DATA FOR THE TASK:
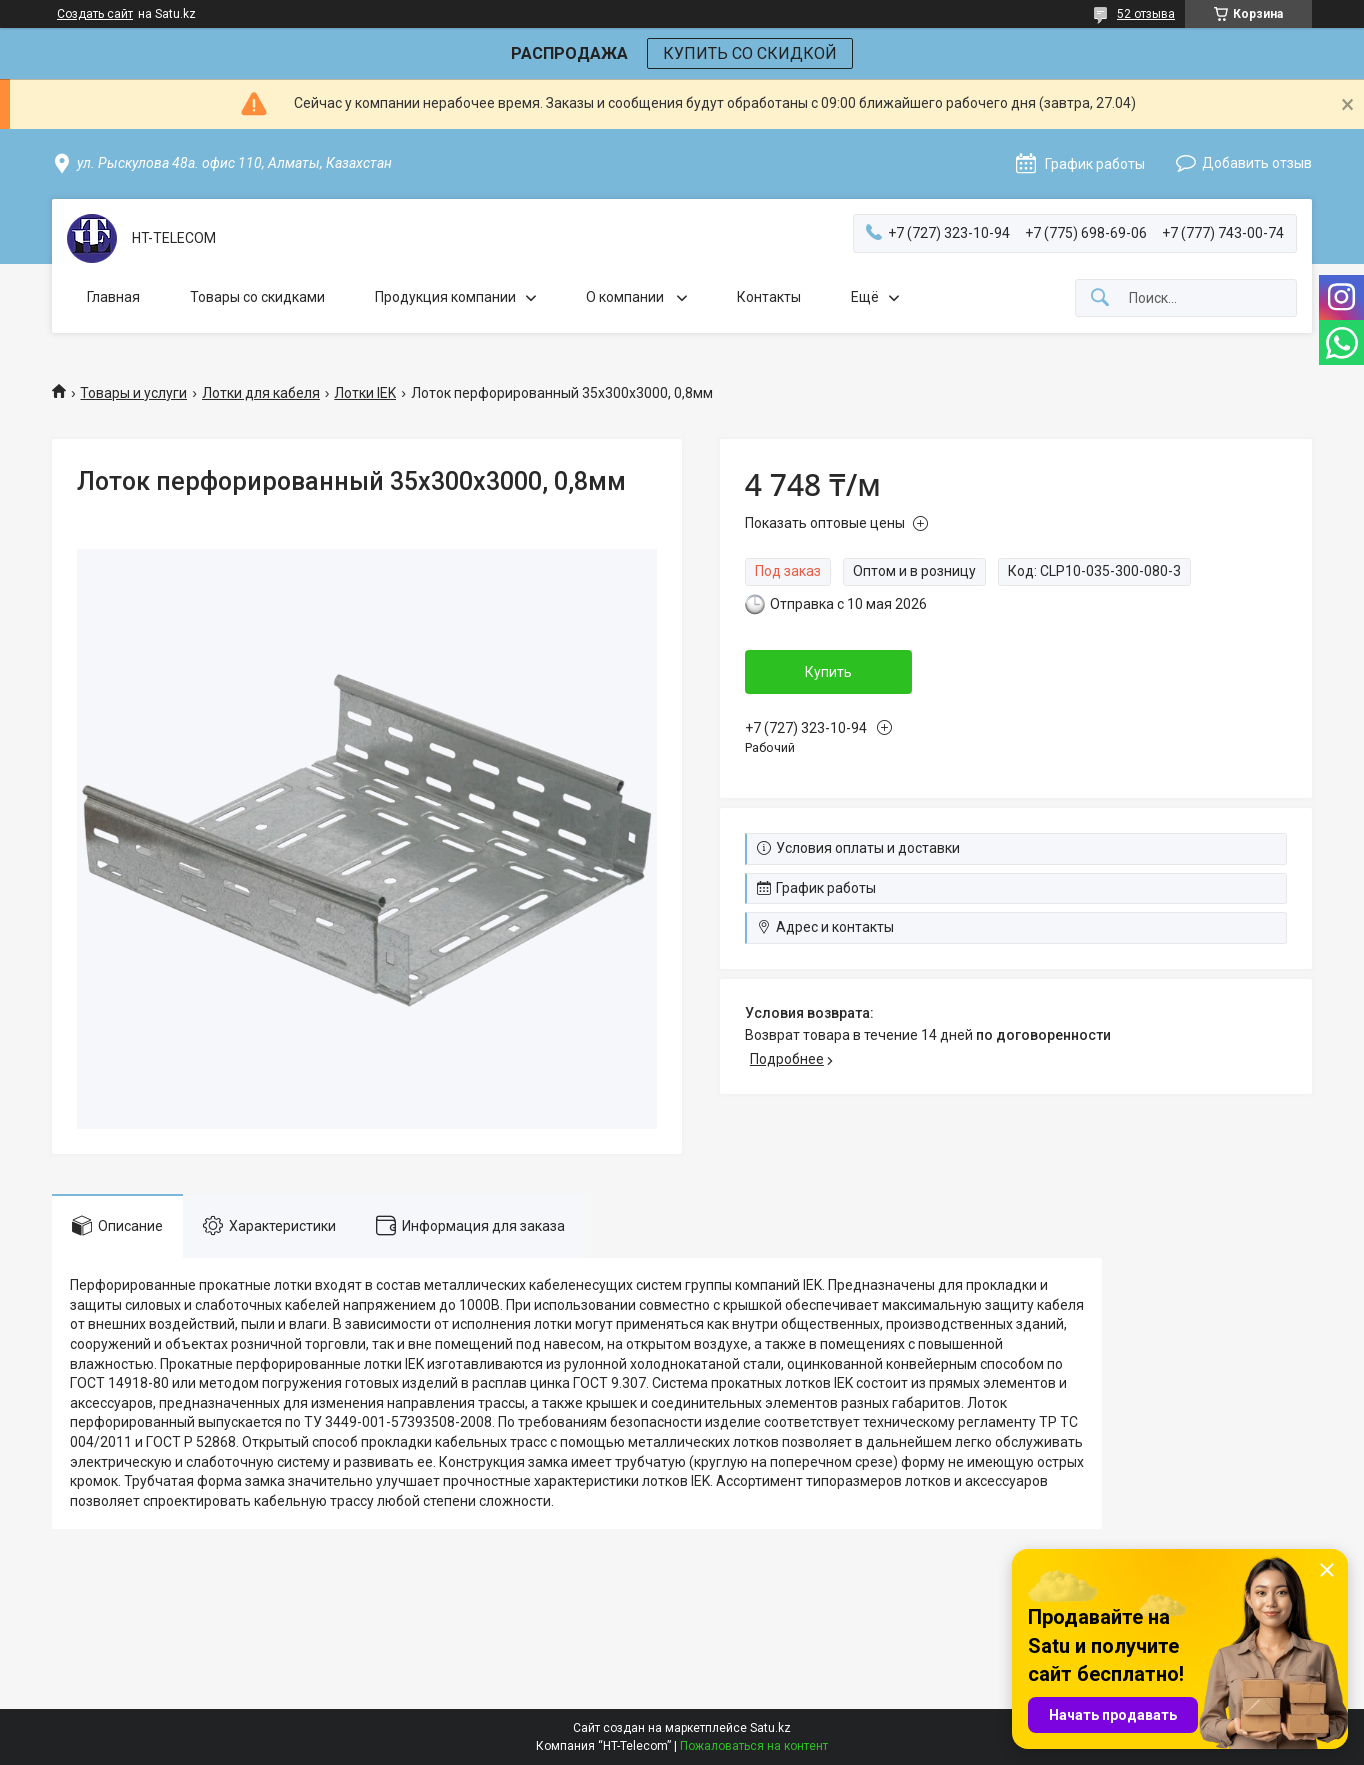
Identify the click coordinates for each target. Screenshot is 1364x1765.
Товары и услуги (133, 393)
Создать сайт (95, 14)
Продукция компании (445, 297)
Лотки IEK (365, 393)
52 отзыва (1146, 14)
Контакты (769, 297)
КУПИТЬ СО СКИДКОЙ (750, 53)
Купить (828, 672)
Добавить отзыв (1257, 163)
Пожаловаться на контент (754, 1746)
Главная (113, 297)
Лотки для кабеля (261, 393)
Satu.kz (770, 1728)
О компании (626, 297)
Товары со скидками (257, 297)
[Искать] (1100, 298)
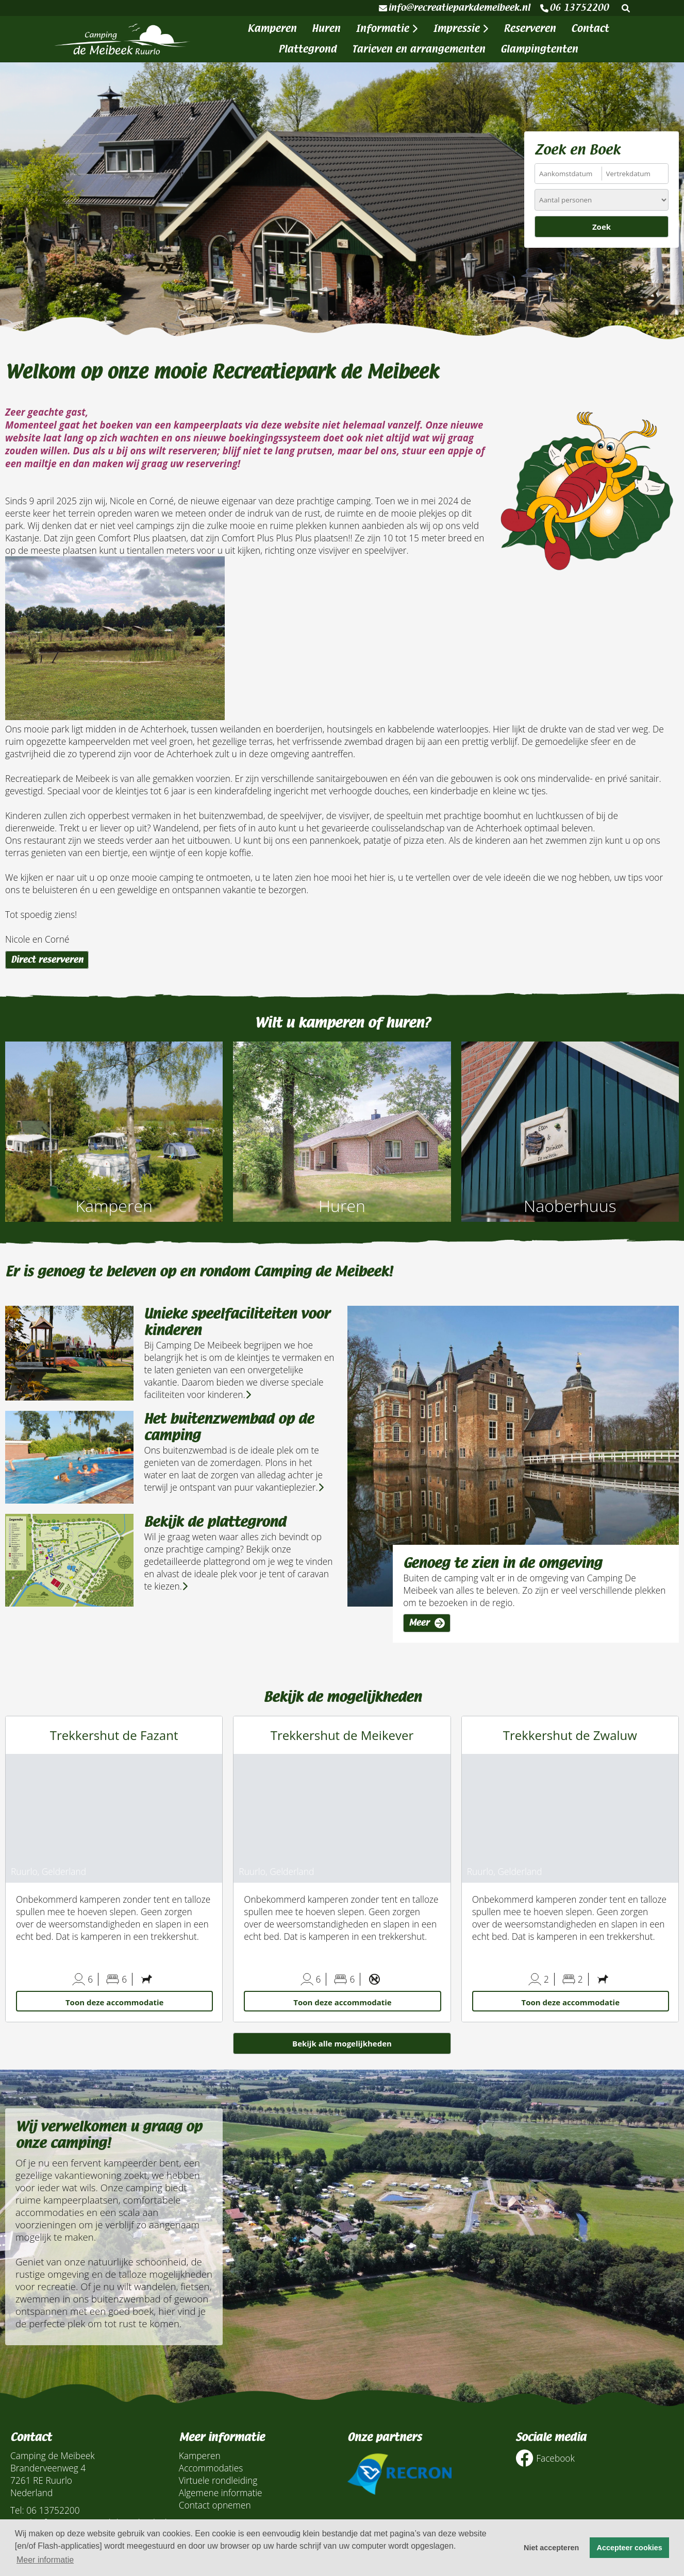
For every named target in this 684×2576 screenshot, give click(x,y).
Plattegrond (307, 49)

--

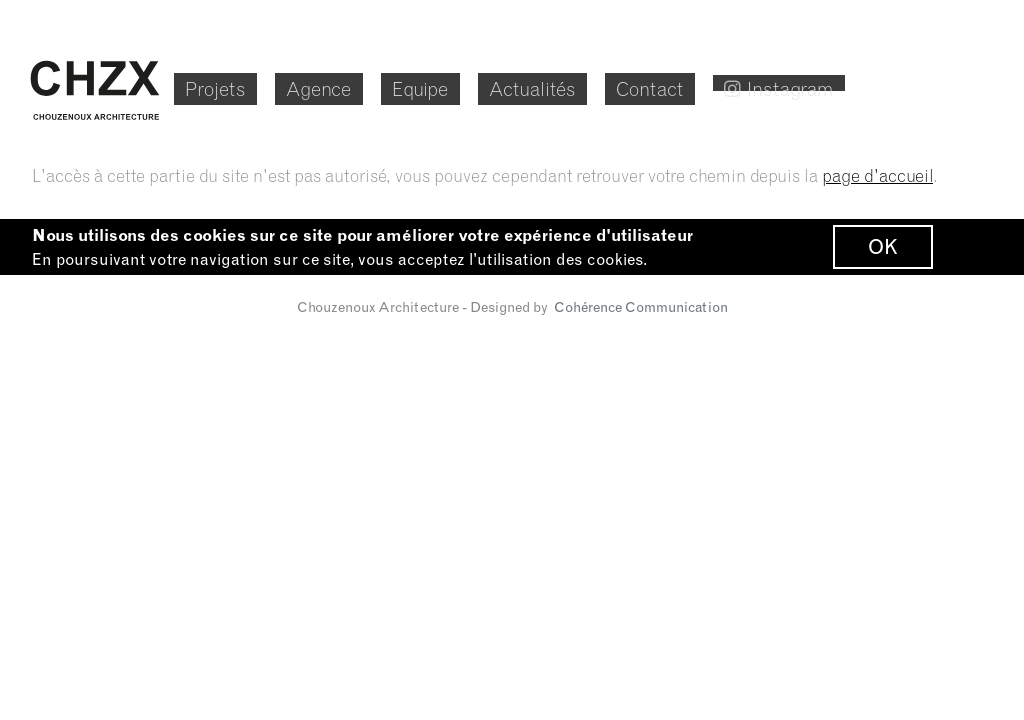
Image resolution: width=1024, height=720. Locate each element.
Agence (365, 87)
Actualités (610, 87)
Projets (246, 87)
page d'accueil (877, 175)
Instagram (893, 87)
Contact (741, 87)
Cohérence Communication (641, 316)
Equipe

...

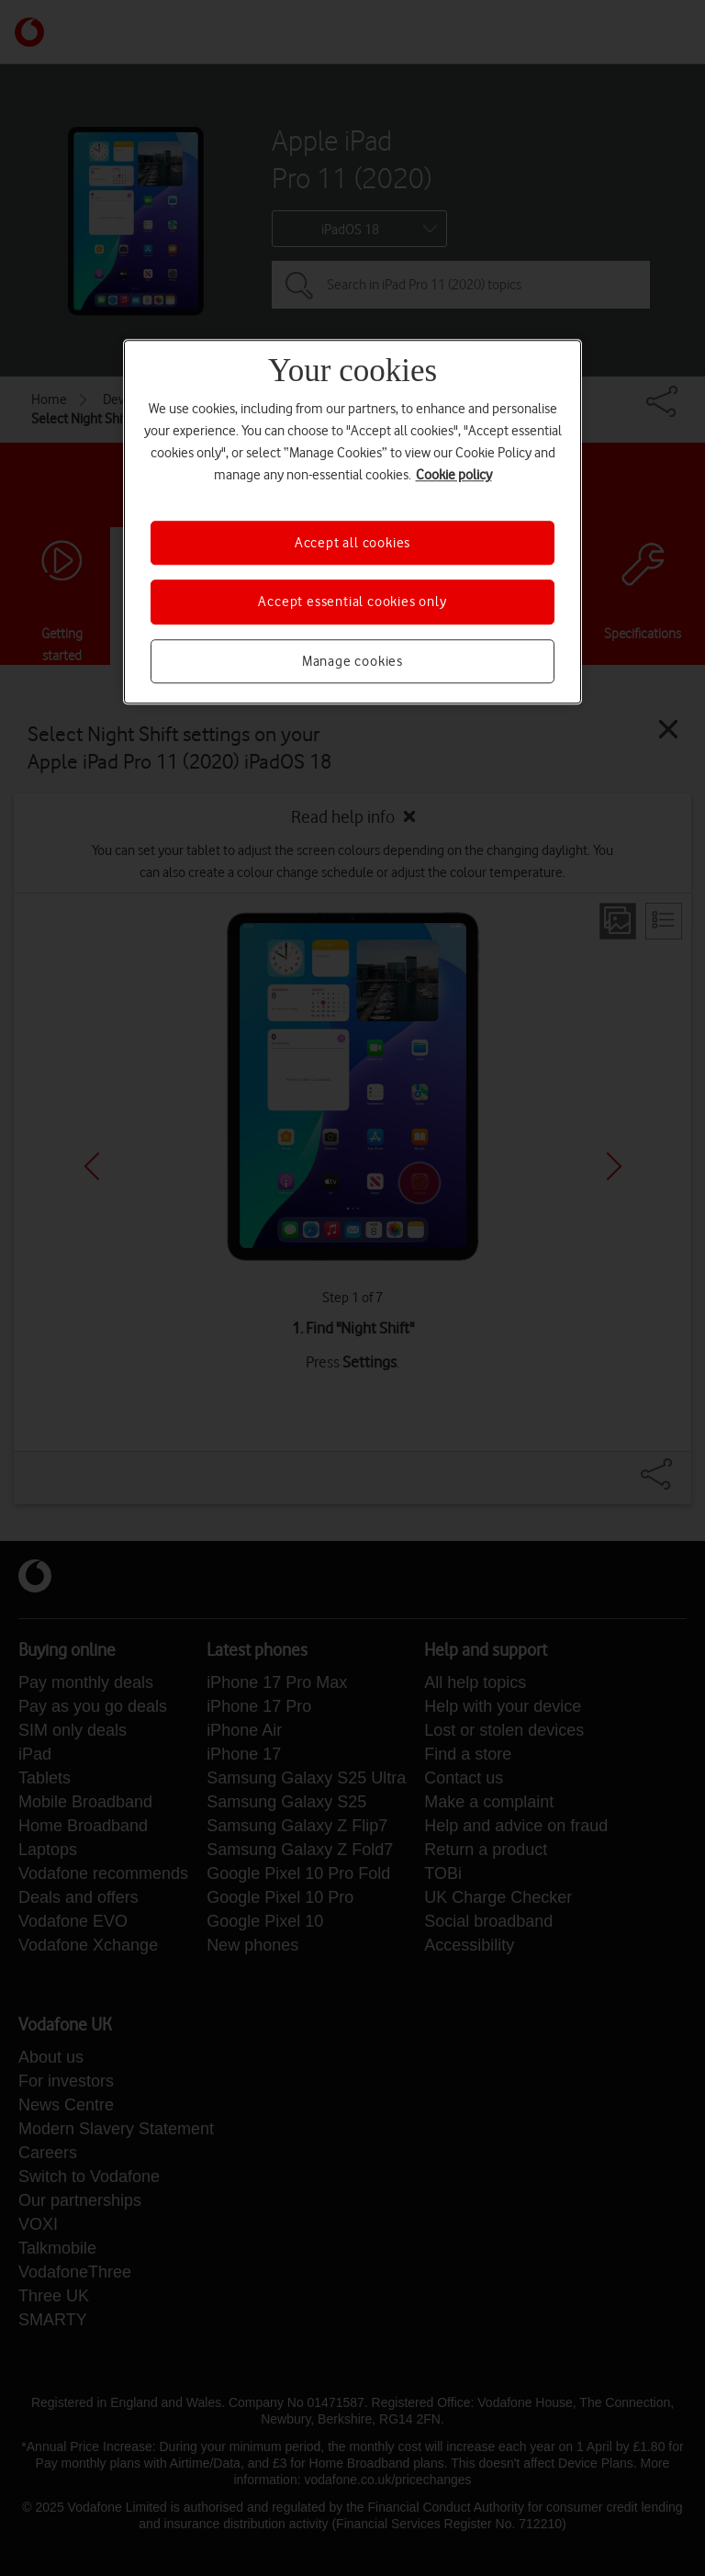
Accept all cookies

TASK OBJECTIVE: Using the entries above, tally how many lines have the word "click" in them; write the number and nothing more.

EXERCISE RESPONSE: 2